GoldenGATE imports text files, not binary files, so .doc and .pdf files must be exported to a text file prior to import. The GoldenGATE manual (Section 4) has the following:
It is recommended to prepare the input documents in html format without any formatting but the paragraph elements (<p>) and a solid (<hr>) line to mark page breaks. For the processing of the documents not further elements are needed. It proofed also extremely advantageous to have very clean and spell checked OCR-output, since artefacts have an impact on the mark-up process, and later corrections are very tedious. This has especially an effect on the recognition of names.
Via email, Guido has summarised the supported input formats as follows:
File formats are as plug&play (i.e. extensible via plug-ins. JW) in GoldenGATE as many other things.
Currently, there are plugins for txt, HTML/XML (configurable to rename and filter tags on loading), ARFF, TaxonX XML (XML format specialized to our TaxonX schema, doing some transformation of the generic markup created in the markup process), and GAMTA (a format native to the data model underneath GoldenGATE, derived from XML, and desigend to be capable of representing annotations regardless of nesting order).
The ability to configure the processing which is carried out when specific types of file are imported is particularly useful. For example, documents exported to HTML often contains unwanted mark-up elements and attributes. This could potentially be dealt with seamlessly on import into GoldenGATE.
GoldenGATE uses plug-ins called readers to provide the initial automated processing of files when they are imported. Users can view and edit the available import plug-ins by going to Window/Preferences and viewing the "Document Readers" tab. New readers can also be created.
Currently, GoldenGATE does not support attribute removal or conversion on import. Adding this feature would allow troublesome attributes to be removed seamlessly on import. This functionality is already available within the Markup Converter tools within GoldenGATE, so this is not an urgent requirement.
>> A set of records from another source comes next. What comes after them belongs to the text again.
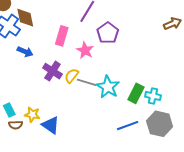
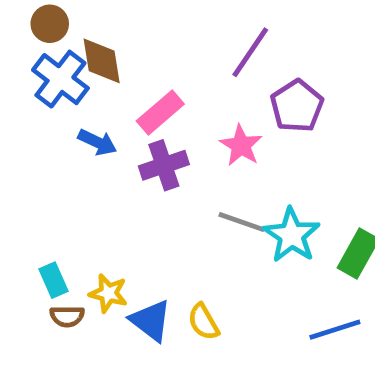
pink rectangle: (62, 36) -> (160, 112), moved, turned 30
purple cross: (52, 71) -> (164, 165), moved, turned 36
yellow semicircle: (72, 76) -> (203, 322), moved, turned -70

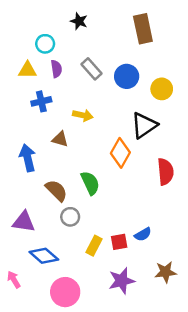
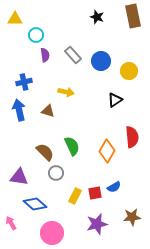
black star: (79, 21) -> (97, 17), moved
brown rectangle: (143, 29) -> (133, 16), moved
yellow triangle: (28, 70) -> (15, 19), moved
blue cross: (41, 101) -> (24, 82), moved
black triangle: (144, 125) -> (115, 100), size x0.7
orange diamond: (120, 153) -> (107, 151), moved
blue arrow: (28, 158) -> (19, 110), moved

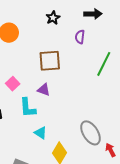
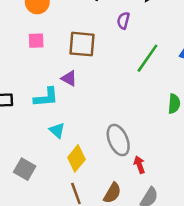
pink square: (13, 84) -> (36, 41), moved, turned 32
cyan L-shape: (28, 108) -> (46, 97), turned -100

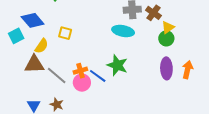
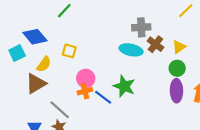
brown cross: (153, 13) -> (155, 44), moved
green circle: (166, 38) -> (177, 68), moved
brown triangle: (34, 64) -> (36, 84), turned -30
gray line: (57, 75) -> (60, 110), moved
pink circle: (82, 83) -> (86, 78), moved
I will be discussing working with the following file types:
Microsoft Word
Plain text
PDF/OCR output
This section assumes that Microsoft Word is available to users. OpenOffice Writer also supports the required functionality.
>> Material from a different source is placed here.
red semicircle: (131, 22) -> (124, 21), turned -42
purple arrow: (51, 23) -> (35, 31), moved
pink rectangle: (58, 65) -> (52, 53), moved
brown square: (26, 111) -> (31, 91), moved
Microsoft Word has a number of features which might make it useful for the initial clean-up of a document. For example, it would make sense to carry out a spell check in Word prior to exporting it ready for import into GoldenGATE. This is particularly true where a user has added relevant words to their personal dictionary in Word.
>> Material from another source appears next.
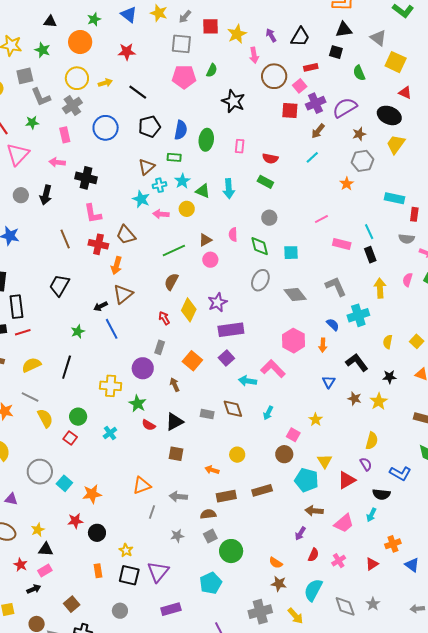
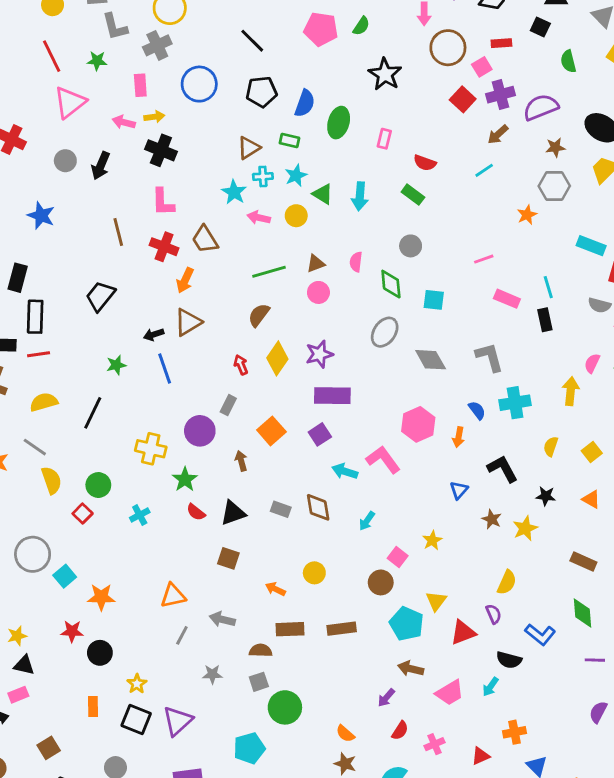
yellow arrow: (105, 83) -> (154, 117), moved
red square: (290, 110) -> (463, 99), turned 30
yellow arrow: (380, 288) -> (571, 391), moved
(GoldenGATE's built-in spell-checking tool has some usability issues which favour the use of Word or some other tool for pre-import checks. As GoldenGATE development continues, the benefits of using an external tool may decline).
If a document has a broken paragraph structure, for example having paragraph marks introduced at the end of each line by an OCR process or by cutting and pasting from a PDF (as was the case in one of the test documents), Word can be used to fix this using a series of Find and Replace edits.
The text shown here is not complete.